Ceux qui construisent un séjour autour des activités à sensations devraient aussi regarder l’itinéraire adrénaline de trois jours, qui espace ce saut par rapport au jet boat et aux sorties Shotover ou rafting du Kawarau, pour ne pas tout caser en une seule journée épuisante. Et si toute l’idée vous paraît encore folle, pourquoi Queenstown coûte ce qu’elle coûte explique au moins où va l’argent.

Bungy du pont du Kawarau : vos questions

À quelle hauteur se trouve le bungy du pont du Kawarau ?

La plateforme se situe à 43 mètres au-dessus de la rivière Kawarau. C’est le plus bas des trois principaux sauts à l’élastique de Queenstown, ce qui explique en partie pourquoi il est souvent choisi comme premier saut.

Suis-je trempé dans l’eau automatiquement ?

Non. Le bain optionnel doit être demandé à l’enregistrement pour que l’équipe puisse ajuster le relâchement du cordon. Si vous ne le demandez pas, vous ne serez pas trempé.

Combien de temps dure l’expérience complète ?

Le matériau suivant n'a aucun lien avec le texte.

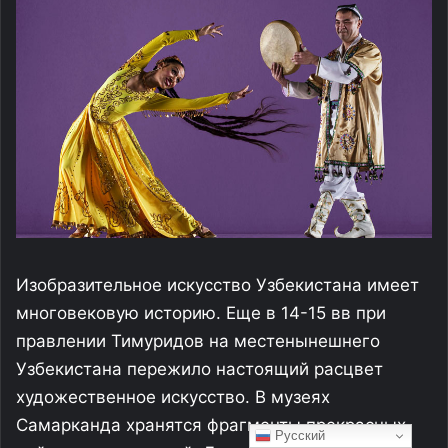
Русский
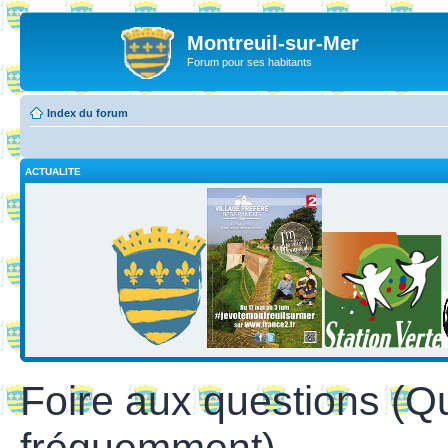
Montreuil-sur-Mer
Forum pour ses habitants
Index du forum
ACTUALITE
Foire aux questions (Q
fréquemment)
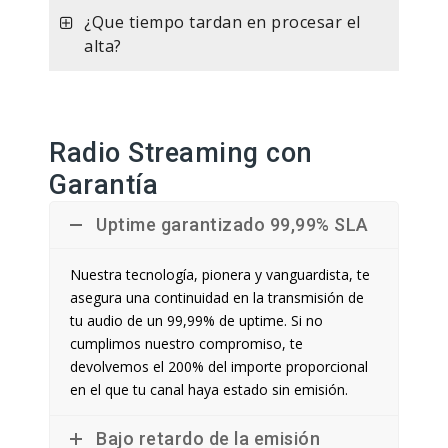
¿Que tiempo tardan en procesar el
alta?
Radio Streaming con
Garantía
Uptime garantizado 99,99% SLA
Nuestra tecnología, pionera y vanguardista, te
asegura una continuidad en la transmisión de
tu audio de un 99,99% de uptime. Si no
cumplimos nuestro compromiso, te
devolvemos el 200% del importe proporcional
en el que tu canal haya estado sin emisión.
Bajo retardo de la emisión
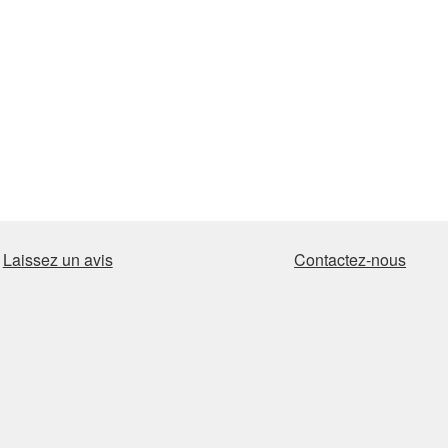
Laissez un avis
Contactez-nous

En comptant la navette depuis le centre de Queenstown, la pesée, le briefing, le saut lui-même et le trajet retour, prévoyez environ une demi-journée, bien que la chute libre ne dure que quelques secondes.

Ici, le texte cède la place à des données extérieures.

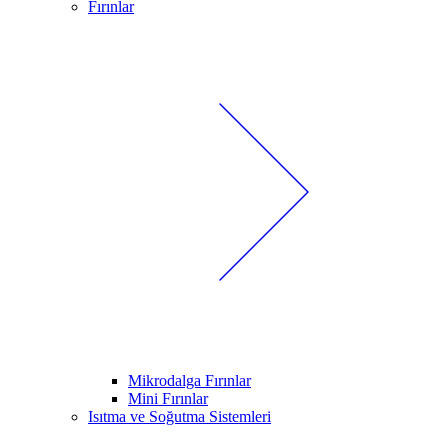
Fırınlar
Mikrodalga Fırınlar
Mini Fırınlar
Isıtma ve Soğutma Sistemleri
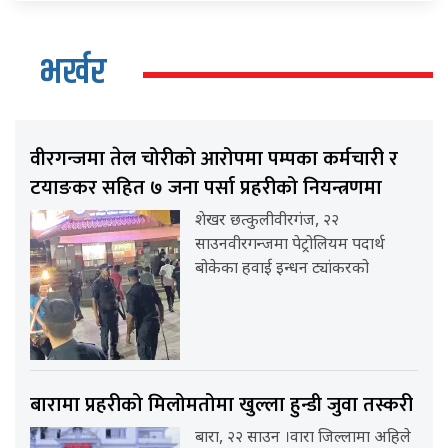
भर्खर
वीरगन्जमा तेल चोरीको आरोपमा पम्पका कर्मचारी र
टयाङकर सहित ७ जना पर्सा प्रहरीको नियन्त्रणमा
शेखर छत्कुलीवीरगंज, २२
साउनवीरगन्जमा पेट्रोलियम पदार्थ
बोकेका हवाई इन्धन ट्यांकरको
बारामा प्रहरीको मिलोमतोमा खुल्ला हुन्डी जुवा तस्करी
बारा, २२ साउन ।वारा जिल्लामा अहिले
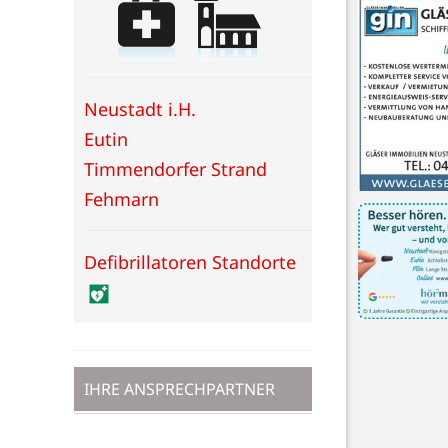
Neustadt i.H.
Eutin
Timmendorfer Strand
Fehmarn
Defibrillatoren Standorte
IHRE ANSPRECHPARTNER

Y a-t-il une limite de poids ou d’âge ?

Oui, les opérateurs appliquent des limites de poids minimales et maximales ainsi qu’un âge minimum, vérifiés lors de la pesée. Confirmez les limites en vigueur directement auprès de l’opérateur au moment de la réservation, car elles sont strictement appliquées le jour même.

L’assurance voyage couvre-t-elle cette activité ?

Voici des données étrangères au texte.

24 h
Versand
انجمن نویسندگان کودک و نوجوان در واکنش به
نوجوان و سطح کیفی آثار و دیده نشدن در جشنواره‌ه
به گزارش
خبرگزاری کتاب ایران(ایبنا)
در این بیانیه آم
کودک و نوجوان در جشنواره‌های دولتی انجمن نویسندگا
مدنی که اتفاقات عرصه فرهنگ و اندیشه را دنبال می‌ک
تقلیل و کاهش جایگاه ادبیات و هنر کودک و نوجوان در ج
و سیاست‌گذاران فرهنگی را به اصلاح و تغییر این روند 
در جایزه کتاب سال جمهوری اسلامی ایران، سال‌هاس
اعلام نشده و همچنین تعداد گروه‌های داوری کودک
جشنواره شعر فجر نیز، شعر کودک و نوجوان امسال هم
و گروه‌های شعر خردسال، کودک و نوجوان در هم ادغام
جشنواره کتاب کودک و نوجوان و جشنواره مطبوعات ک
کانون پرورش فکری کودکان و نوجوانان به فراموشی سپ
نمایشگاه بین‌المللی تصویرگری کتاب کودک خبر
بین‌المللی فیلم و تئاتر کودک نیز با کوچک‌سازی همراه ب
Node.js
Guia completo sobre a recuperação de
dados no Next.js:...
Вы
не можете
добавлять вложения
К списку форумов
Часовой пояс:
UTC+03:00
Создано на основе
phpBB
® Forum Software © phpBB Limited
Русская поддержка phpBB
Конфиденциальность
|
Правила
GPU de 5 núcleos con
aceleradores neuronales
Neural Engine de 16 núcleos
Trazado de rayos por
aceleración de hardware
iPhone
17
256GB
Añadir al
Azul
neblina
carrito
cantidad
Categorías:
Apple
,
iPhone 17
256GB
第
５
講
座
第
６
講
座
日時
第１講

Pas toujours. L’ACC couvre les soins médicaux des visiteurs blessés en Nouvelle-Zélande, mais ne couvre ni l’annulation ni le rapatriement, et de nombreuses assurances voyage excluent spécifiquement le saut à l’élastique. Vérifiez les conditions de votre police avant de supposer que vous êtes couvert.

Puis-je regarder sans sauter ?

Oui, il existe une zone d’observation publique gratuite au niveau du pont, et c’est un très bon endroit pour regarder les autres sauter même sans avoir l’intention de le faire soi-même.

Comment cela se compare-t-il au Nevis ou à The Ledge ?

Le pont du Kawarau est plus bas et propose un saut depuis une plateforme fixe avec bain optionnel ; The Ledge est une course d’élan depuis Bob’s Peak avec option de nuit ; le Nevis fait plus de trois fois la hauteur, dans une capsule suspendue au-dessus d’un canyon. Ce sont des expériences suffisamment différentes pour valoir la peine de comparer avant de choisir.

Que se passe-t-il en cas de mauvais temps ?

Le bungy du pont fonctionne dans la plupart des conditions puisqu’il ne dépend pas de la visibilité comme les vols panoramiques ou les randonnées en hélicoptère, mais de fortes pluies ou des vents forts peuvent tout de même entraîner des retards ou des annulations. Renseignez-vous sur la politique de report au moment de la réservation.